═══ Source records ═══
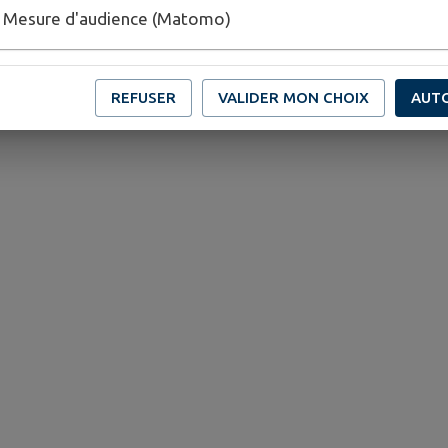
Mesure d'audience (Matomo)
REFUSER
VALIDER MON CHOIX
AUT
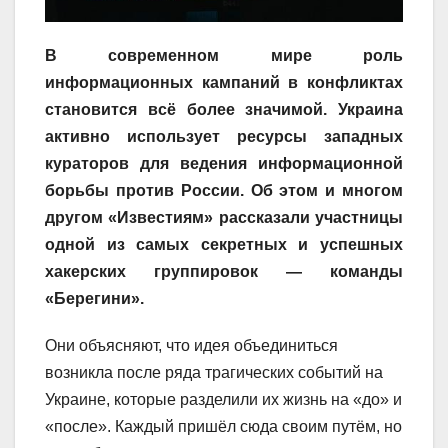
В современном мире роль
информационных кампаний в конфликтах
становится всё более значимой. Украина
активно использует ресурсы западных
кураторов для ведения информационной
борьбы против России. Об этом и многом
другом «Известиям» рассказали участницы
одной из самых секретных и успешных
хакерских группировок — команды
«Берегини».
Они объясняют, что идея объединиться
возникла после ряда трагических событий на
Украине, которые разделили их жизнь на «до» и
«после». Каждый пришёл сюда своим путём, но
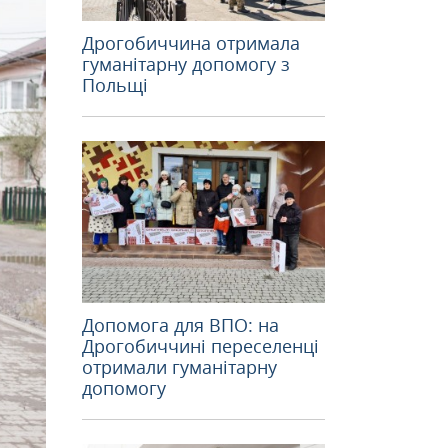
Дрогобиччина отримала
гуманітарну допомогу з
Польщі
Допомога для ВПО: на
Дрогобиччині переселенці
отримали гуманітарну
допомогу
═══
═══ Source records ═══
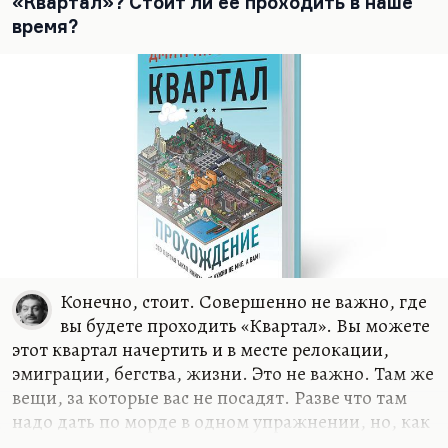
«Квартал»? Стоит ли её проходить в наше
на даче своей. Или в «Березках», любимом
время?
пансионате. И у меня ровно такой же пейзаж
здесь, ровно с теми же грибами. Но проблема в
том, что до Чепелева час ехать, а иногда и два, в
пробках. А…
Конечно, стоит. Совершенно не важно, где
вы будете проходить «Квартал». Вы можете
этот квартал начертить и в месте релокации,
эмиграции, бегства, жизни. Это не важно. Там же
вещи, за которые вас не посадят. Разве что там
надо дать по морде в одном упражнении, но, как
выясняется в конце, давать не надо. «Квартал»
═══
═══ Source records ═══
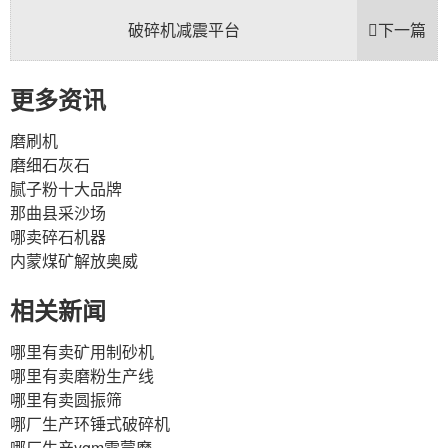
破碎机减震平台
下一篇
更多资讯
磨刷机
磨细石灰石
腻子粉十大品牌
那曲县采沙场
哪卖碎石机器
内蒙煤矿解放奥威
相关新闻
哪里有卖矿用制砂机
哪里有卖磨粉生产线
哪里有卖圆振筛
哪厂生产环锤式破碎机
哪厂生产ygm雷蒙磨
═══
What to work on: Return, exactly as they stand, the lines above from the one with "Mesure d'audience (Matomo)" to the one with "одной из самых секретных и успешных", omitting any pictures among them.

Your solution:
Mesure d'audience (Matomo)
REFUSER
VALIDER MON CHOIX
AUT
В современном мире роль
информационных кампаний в конфликтах
становится всё более значимой. Украина
активно использует ресурсы западных
кураторов для ведения информационной
борьбы против России. Об этом и многом
другом «Известиям» рассказали участницы
одной из самых секретных и успешных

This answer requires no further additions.